• _SUPPLIED MATERIAL_
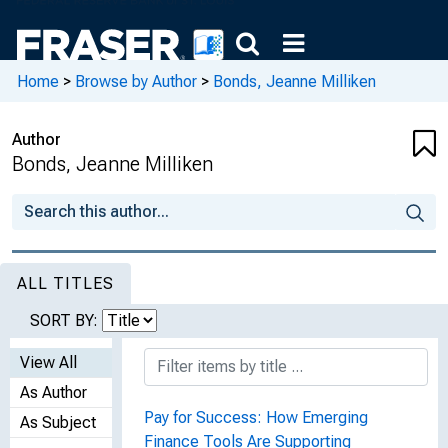
Home
>
Browse by Author
>
Bonds, Jeanne Milliken
Author
Bonds, Jeanne Milliken
ALL TITLES
SORT BY:
View All
As Author
Pay for Success: How Emerging
As Subject
Finance Tools Are Supporting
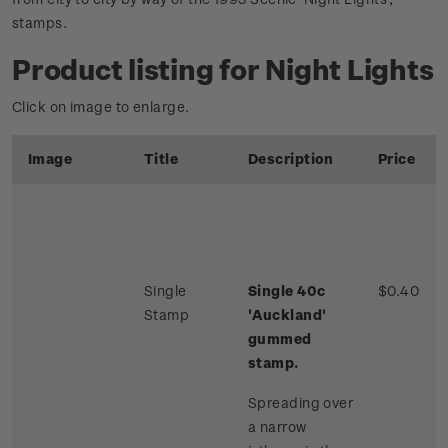
stamps.
Product listing for Night Lights
Click on image to enlarge.
Image
Title
Description
Price
Single
Single 40c
$0.40
Stamp
'Auckland'
gummed
stamp.
Spreading over
a narrow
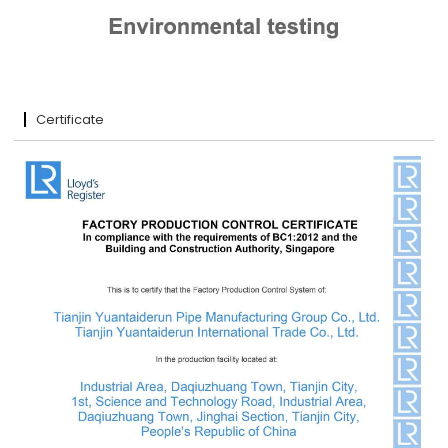
Certificate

• _ACTION ITEM_
Omit each image and transcribe the remaining records word for word.

• _TASK RESPONSE_
Home
>
Browse by Author
>
Bonds, Jeanne Milliken
Author
Bonds, Jeanne Milliken
ALL TITLES
SORT BY:
View All
As Author
Pay for Success: How Emerging
As Subject
Finance Tools Are Supporting
stamps.
Product listing for Night Lights
Click on image to enlarge.
Image
Title
Description
Price
Single
Single 40c
$0.40
Stamp
'Auckland'
gummed
stamp.
Spreading over
a narrow
Certificate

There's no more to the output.